(Document structure recognition data)
▼▼▼

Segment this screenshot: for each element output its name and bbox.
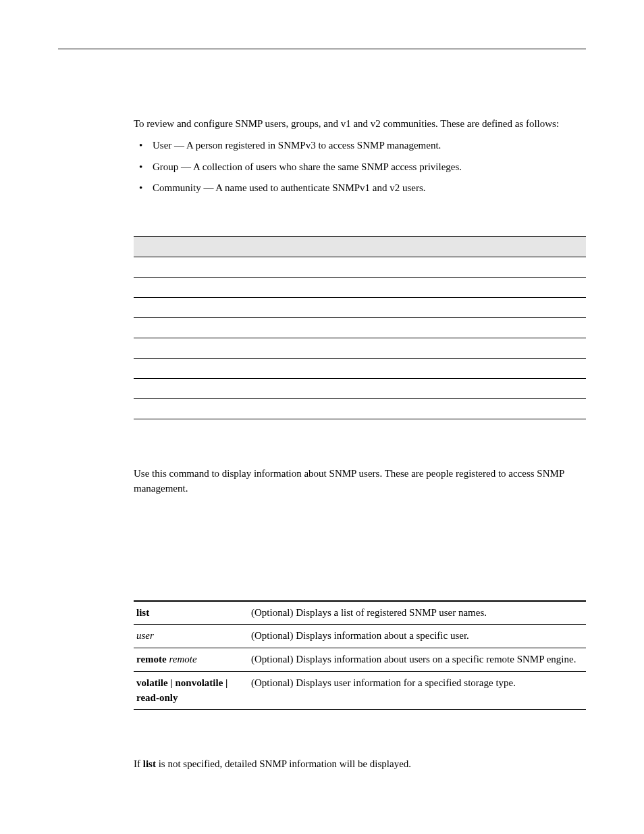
table-row [134,257,586,278]
bullet-item: Group — A collection of users who share … [136,160,586,175]
page-rule [58,49,586,49]
ref-header-right [360,237,586,257]
defaults-text: If list is not specified, detailed SNMP … [134,757,586,772]
bullet-item: Community — A name used to authenticate … [136,181,586,196]
reference-table [134,236,586,419]
param-desc: (Optional) Displays information about a … [248,625,586,648]
table-row: list (Optional) Displays a list of regis… [134,601,586,625]
param-arg: user [136,630,154,641]
intro-lead: To review and configure SNMP users, grou… [134,117,586,132]
table-row [134,379,586,399]
table-row [134,318,586,338]
param-name: list [136,607,149,618]
param-arg: remote [167,654,197,664]
table-row [134,399,586,419]
param-name: remote [136,654,167,664]
table-row [134,278,586,298]
table-row [134,338,586,359]
param-desc: (Optional) Displays information about us… [248,648,586,672]
param-desc: (Optional) Displays a list of registered… [248,601,586,625]
intro-bullet-list: User — A person registered in SNMPv3 to … [134,138,586,196]
parameters-table: list (Optional) Displays a list of regis… [134,600,586,710]
param-name: volatile | nonvolatile | read-only [136,677,227,703]
table-row: user (Optional) Displays information abo… [134,625,586,648]
command-description: Use this command to display information … [134,467,586,496]
bullet-item: User — A person registered in SNMPv3 to … [136,138,586,153]
ref-header-left [134,237,360,257]
table-row [134,359,586,379]
table-row: volatile | nonvolatile | read-only (Opti… [134,671,586,710]
param-desc: (Optional) Displays user information for… [248,671,586,710]
table-row: remote remote (Optional) Displays inform… [134,648,586,672]
table-row [134,298,586,318]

▲▲▲

■ TASK DETAILS:
An exact reprint of every record is required, with the pictures omitted.

■ ANSWER BOX:
Segment this screenshot: for each element output its name and bbox.
table-row [134,257,586,278]
bullet-item: Group — A collection of users who share … [136,160,586,175]
page-rule [58,49,586,49]
ref-header-right [360,237,586,257]
defaults-text: If list is not specified, detailed SNMP … [134,757,586,772]
bullet-item: Community — A name used to authenticate … [136,181,586,196]
reference-table [134,236,586,419]
param-desc: (Optional) Displays information about a … [248,625,586,648]
table-row: list (Optional) Displays a list of regis… [134,601,586,625]
param-arg: user [136,630,154,641]
intro-lead: To review and configure SNMP users, grou… [134,117,586,132]
table-row [134,379,586,399]
table-row [134,318,586,338]
param-name: list [136,607,149,618]
param-arg: remote [167,654,197,664]
table-row [134,399,586,419]
param-name: remote [136,654,167,664]
table-row [134,278,586,298]
table-row [134,338,586,359]
param-desc: (Optional) Displays information about us… [248,648,586,672]
param-desc: (Optional) Displays a list of registered… [248,601,586,625]
intro-bullet-list: User — A person registered in SNMPv3 to … [134,138,586,196]
parameters-table: list (Optional) Displays a list of regis… [134,600,586,710]
param-name: volatile | nonvolatile | read-only [136,677,227,703]
table-row: user (Optional) Displays information abo… [134,625,586,648]
command-description: Use this command to display information … [134,467,586,496]
bullet-item: User — A person registered in SNMPv3 to … [136,138,586,153]
ref-header-left [134,237,360,257]
table-row [134,359,586,379]
table-row: volatile | nonvolatile | read-only (Opti… [134,671,586,710]
param-desc: (Optional) Displays user information for… [248,671,586,710]
table-row: remote remote (Optional) Displays inform… [134,648,586,672]
table-row [134,298,586,318]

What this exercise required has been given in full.